Warum das Grippevirus aber das Risiko für Superinfektionen erhöht, sei bisher nicht vollständig geklärt gewesen. Gemeinsam mit deutschen und schwedischen Kollegen haben die HZI-Forscher daher genauer untersucht, wie das Virus das Immunsystem manipuliert.

Studie mit Mäusen gibt Aufschluss

Die Forscher führten ihre Studie mit normalen Mäusen und mit Mäusen, denen der Virensensor TRL7 fehlte, durch. Das TLR7-Molekül sitzt in verschiedenen Zellen des Körpers und schlägt Alarm, wenn es mit bestimmten Virengenen in Kontakt kommt. Für ihren Versuch infizierten die Wissenschaftler alle Mäuse zunächst mit der Grippe, dann mit markierten Bakterien der Art Streptococcus pneumoniae, dem Erreger der Lungenentzündung. Anhand der Farbmarkierung konnten sie verfolgen, wie viele Bakterien im Körper der Tiere von den Fresszellen aufgenommen und damit unschädlich gemacht wurden.

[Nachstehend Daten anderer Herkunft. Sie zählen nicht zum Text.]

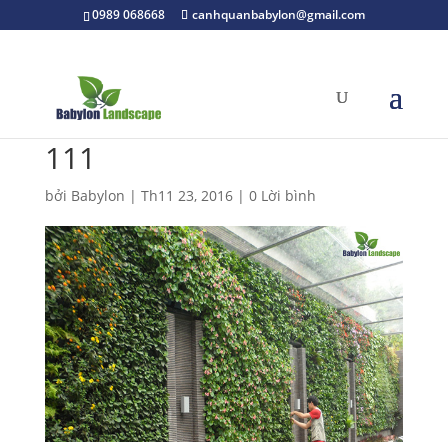
0989 068668
canhquanbabylon@gmail.com
111
bởi
Babylon
|
Th11 23, 2016
|
0 Lời bình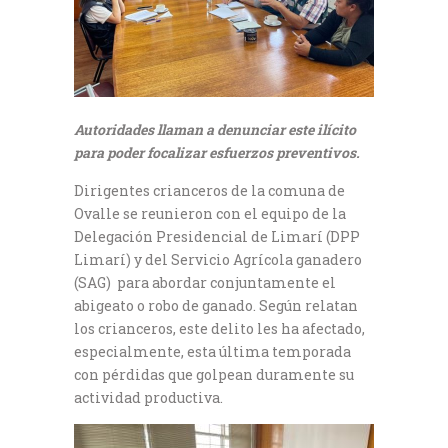
Autoridades llaman a denunciar este ilícito
para poder focalizar esfuerzos preventivos.
Dirigentes crianceros de la comuna de
Ovalle se reunieron con el equipo de la
Delegación Presidencial de Limarí (DPP
Limarí) y del Servicio Agrícola ganadero
(SAG) para abordar conjuntamente el
abigeato o robo de ganado. Según relatan
los crianceros, este delito les ha afectado,
especialmente, esta última temporada
con pérdidas que golpean duramente su
actividad productiva.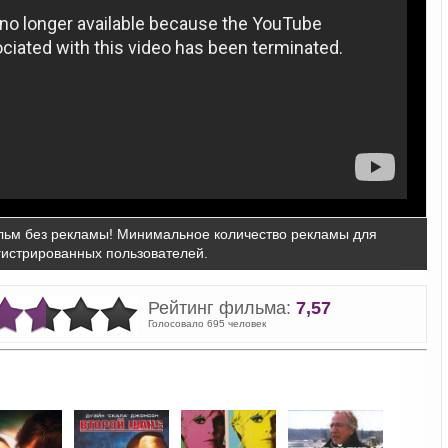
ьм без рекламы! Минимальное количество рекламы для
гистрированных пользователей.
Рейтинг фильма:
7,57
Голосовало 695 человек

Ergebnis: Die Fresszellen der Mäuse ohne Virensensor eliminierten eine größere Zahl von Bakterien als die Fresszellen der Mäuse mit intaktem Sensor. "Ohne TLR7 dauert es länger, bis die Mäuse den kritischen Punkt erreichen, an dem sie mit der Bakterieninfektion nicht mehr zurecht kommen", erklärt die Immunologin Dunja Bruder vom HZI, eine Mitautorin der Studie. Sei der Sensor dagegen aktiv, werde die Abwehr gegen die Bakterien geschwächt und diese erhielten leichter die Oberhand.

Den Grund für die hemmende Wirkung des TLR7-Sensors fanden die Forscher ebenfalls in ihren Versuchsergebnissen: Mäuse ohne TLR7 hatten geringere Mengen des Signalstoffs Interferon Gamma im Blut. Die Forscher vermuten, dass das Interferon die Fresszellen hemmt, wodurch diese weniger Bakterien beseitigen.